The term, Hammer toe, is commonly used as a general classification for any condition where the toe muscle weakens, causing digital contracture, and resulting in deformity, a digital contracture like this can actually be a hammertoe, claw toe or mallet toe, depending on which joints in the toe are contracted. Clawtoes are bent at the middle and end joints, while hammertoes are bent at the middle joint only. When it?s mallet toe, the joint at the end of the toe buckles. The skin near the toenail tip develops a painful corn that can eventually result in an ulcer. Doctors further categorize all forms of hammertoe based on whether the affected toe is flexible, semi-rigid or rigid. The more rigid the toe, the more pain it will cause.
Footwear can contribute significantly to the development of hammertoes. Shoes that are too small force your toes into a curled position. Over time, your toe tendons adjust to this positioning, causing your toe or toes to hold a hammered shape. Athletes may be especially susceptible, because of the increased forces on the toes from shoes that are too small or tight. Heel elevation in footwear is also problematic, as it causes your toes to be pushed into the shoe?s toe box. Heel elevation additionally contributes to muscle imbalance. A common example of this is when your Achilles tendon-the tendon at the back of your leg that attaches your calf muscles to your heel bone-is too tight, causing the tendons on the top of your foot that attach to your toes to work too hard and hold your toes in an unnatural, elevated position.
Patients with hammer toe(s) may develop pain on the top of the toe(s), tip of the toe, and/or on the ball of the foot.

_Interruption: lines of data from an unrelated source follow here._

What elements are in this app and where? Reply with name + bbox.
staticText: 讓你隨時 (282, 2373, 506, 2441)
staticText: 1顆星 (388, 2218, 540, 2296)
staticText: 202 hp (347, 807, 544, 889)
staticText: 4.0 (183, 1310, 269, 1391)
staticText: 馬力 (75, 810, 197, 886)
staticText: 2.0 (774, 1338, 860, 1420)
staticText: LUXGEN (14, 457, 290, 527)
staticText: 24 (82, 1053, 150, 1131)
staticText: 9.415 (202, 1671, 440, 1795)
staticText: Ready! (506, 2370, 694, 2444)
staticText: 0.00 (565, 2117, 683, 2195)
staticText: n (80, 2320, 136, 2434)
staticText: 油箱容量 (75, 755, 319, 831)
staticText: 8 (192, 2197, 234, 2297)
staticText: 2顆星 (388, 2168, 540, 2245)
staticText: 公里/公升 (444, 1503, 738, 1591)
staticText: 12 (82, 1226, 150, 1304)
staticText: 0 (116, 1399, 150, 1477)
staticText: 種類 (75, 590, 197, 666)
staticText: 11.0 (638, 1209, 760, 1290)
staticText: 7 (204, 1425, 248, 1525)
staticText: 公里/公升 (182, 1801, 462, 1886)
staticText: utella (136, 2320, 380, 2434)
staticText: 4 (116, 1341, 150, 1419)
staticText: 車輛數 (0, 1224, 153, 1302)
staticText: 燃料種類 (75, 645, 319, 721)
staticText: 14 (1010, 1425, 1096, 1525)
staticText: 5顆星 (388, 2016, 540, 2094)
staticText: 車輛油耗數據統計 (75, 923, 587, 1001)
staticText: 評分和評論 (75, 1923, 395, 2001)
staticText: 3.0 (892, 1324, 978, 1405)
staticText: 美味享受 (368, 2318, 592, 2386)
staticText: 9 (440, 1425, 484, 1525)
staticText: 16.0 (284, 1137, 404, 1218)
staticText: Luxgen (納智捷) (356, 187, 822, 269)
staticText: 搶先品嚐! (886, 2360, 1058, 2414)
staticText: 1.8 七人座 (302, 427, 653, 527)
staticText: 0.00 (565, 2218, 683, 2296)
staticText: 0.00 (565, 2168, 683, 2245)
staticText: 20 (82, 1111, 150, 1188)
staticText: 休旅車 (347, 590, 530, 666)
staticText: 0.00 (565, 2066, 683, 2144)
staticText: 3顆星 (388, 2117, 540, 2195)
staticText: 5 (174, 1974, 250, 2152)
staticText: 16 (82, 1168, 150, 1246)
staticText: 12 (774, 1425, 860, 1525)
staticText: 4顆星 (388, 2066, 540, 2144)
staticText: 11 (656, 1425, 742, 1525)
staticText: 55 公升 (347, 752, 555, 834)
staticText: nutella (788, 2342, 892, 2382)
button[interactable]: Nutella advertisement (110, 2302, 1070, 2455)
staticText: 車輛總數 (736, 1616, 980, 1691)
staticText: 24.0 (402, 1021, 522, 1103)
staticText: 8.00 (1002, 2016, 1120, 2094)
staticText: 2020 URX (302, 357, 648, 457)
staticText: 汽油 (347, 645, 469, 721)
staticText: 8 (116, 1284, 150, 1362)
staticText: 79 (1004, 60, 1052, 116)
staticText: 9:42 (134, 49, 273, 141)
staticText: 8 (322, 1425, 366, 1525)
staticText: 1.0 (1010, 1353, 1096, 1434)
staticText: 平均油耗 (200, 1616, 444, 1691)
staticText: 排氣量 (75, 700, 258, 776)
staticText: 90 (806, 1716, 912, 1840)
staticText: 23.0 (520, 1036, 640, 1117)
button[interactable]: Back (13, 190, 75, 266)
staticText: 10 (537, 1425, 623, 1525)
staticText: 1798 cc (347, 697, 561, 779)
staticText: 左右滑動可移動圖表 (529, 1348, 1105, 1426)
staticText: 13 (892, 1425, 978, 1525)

Excessive pressure from shoes may result in the formation of a hardened portion of skin (corn or callus) on the knuckle and/or ball of the foot. Some people may not recognize that they have a hammer toe, rather they identity the excess skin build-up of a corn.The toe(s) may become irritated, red, warm, and/or swollen. The pain may be dull and mild or severe and sharp. Pain is often made worse by shoes, especially shoes that crowd the toes. While some hammer toes may result in significant pain, others may not be painful at all. Painful toes can prevent you from wearing stylish shoes.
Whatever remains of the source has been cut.